Mûda' vedîayı kullanamamanın yanı sıra onda
herhangi bir tasarrufta da bulunamaz. Yani onu satamaz, kiraya veremez, rehin
bırakamaz; kendi ailesi dışında bir başkası vedîa veya ariyet olarak veremez.
Şâyet emânet malda bir tasarrufta bulunur da kazanç sağlarsa bu kazancın kime
ait olduğu ihtilaflıdır; İmam Ebû Yusuf, İmam Mâlik ve Leys'e göre, malın aslını
sahibine iade edince, edilen kâr kendisi için helaldir. İmam Ebû Hanîfe, imam
Muhammed ve Züfer'e göre aslını sahibine iade eder, kazancı da fakirlere
dağıtır. Bir gruba göre hem aslı hem de kârı asıl mal sahibinindir.

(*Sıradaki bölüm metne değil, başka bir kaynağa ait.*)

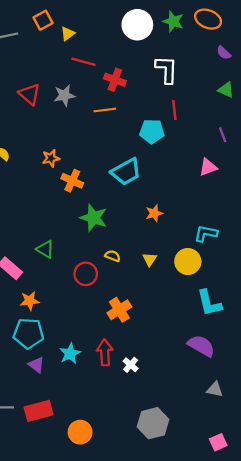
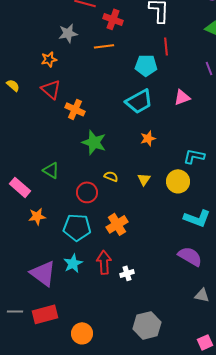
red triangle: (30, 94) -> (51, 89), moved
orange star: (51, 158) -> (49, 59), moved
pink triangle: (208, 167) -> (182, 97), moved
cyan trapezoid: (126, 172) -> (139, 101), moved
cyan L-shape: (209, 303) -> (197, 218), turned -56
cyan pentagon: (28, 333) -> (77, 227), moved
purple triangle: (36, 365) -> (43, 273), size x1.8
white cross: (131, 365) -> (127, 273), turned 32

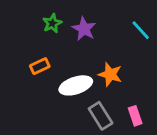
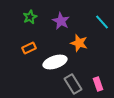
green star: (52, 23) -> (30, 17), moved
orange star: (110, 74) -> (79, 43), moved

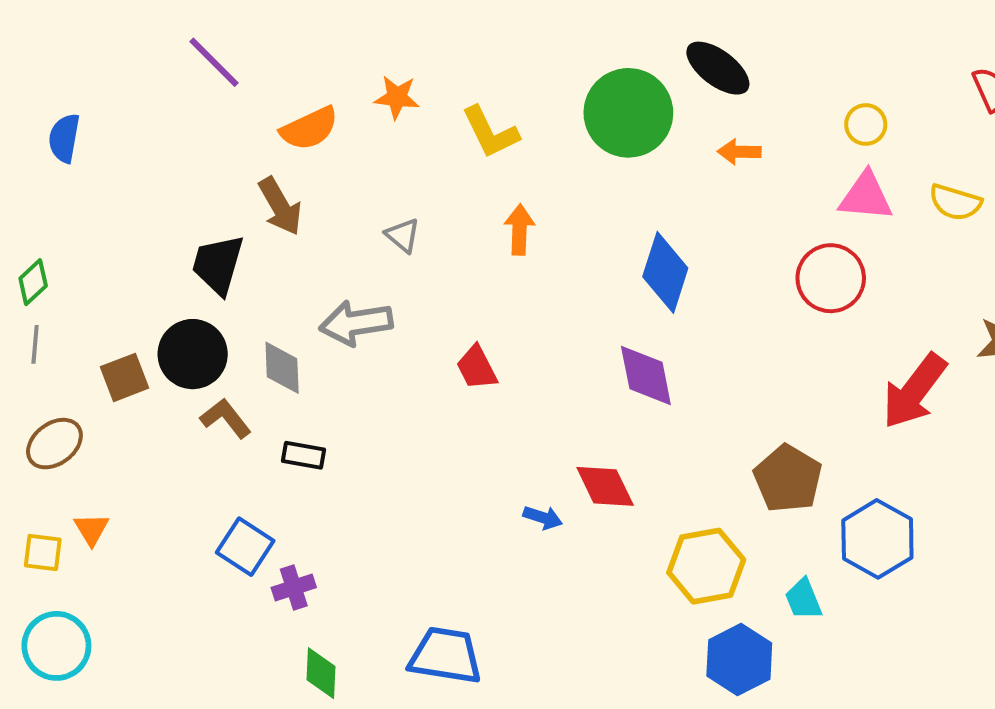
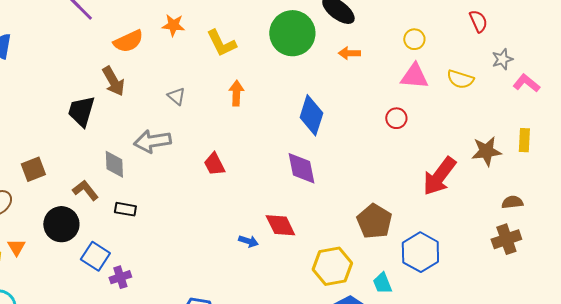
red circle: (831, 278) -> (396, 118), size x0.6
black circle: (193, 354) -> (61, 224), moved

Bir başka
gruba göre kazanç alım satım yoluyla elde edilmişse bu tasarruf geçersizdir (İbn
Rüşd,-a.g.e., II, 312).

c- Sahibi istediği zaman mûda' vedîayı geri
vermek zorundadır. Böyle bir talep halinde vermeyi geciktirmeye hakkı yoktur.
Zaruret olmadığı halde geri vermez de mal telef olursa onu ödemek zorundadır.
Mûda'nın malı geri vermek zorunda olduğu şahıs, vedîanın sahibi, vekîli veya
elçisidir. Bir başkasına veremez, verirse sorumlu durumuna düşer.

Vedîa olarak bırakılan mal, mûda'ın elinde
emânettir. Dolayısıyla mûda'nın kusuru veya teaddîsi olmadan bu mal telefi
doğrudan bu kusur veya teâdîye bağlı olmasa bile mûda' bu malı tazmin edecektir.
Telef olan malın tazmini, mal mislî ise (ölçü veya tartı ile alınıp satılan veya
taneleri arasında fiyata tesir edecek derecede fark olmayan mallar) misli ile,
kıyemî ise kıymeti ile tazmin edilir.

Mûda'ın evinde veya ambarında yangın, göçük gibi
tabii bir âfet olur ve emânet bırakılan mal telef olursa bundan dolayı tazminat
gerekmez (Merğınânî, a.g.e., III, 215; Zeylaî, Tebyînu'l-Hakâik Şerhu Kenzi'd-Dekâik,
V, 76).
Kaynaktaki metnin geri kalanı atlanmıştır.